What the exercise asks ▸ Every line of the material is to be transcribed verbatim, with images omitted.
(Supplied material Opens)
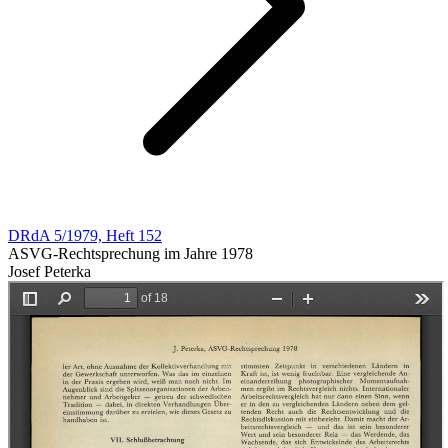
DRdA 5/1979, Heft 152
ASVG-Rechtsprechung im Jahre 1978
Josef Peterka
(Supplied material Closes)
Solution for this task ▸
DRdA 5/1979, Heft 152
ASVG-Rechtsprechung im Jahre 1978
Josef Peterka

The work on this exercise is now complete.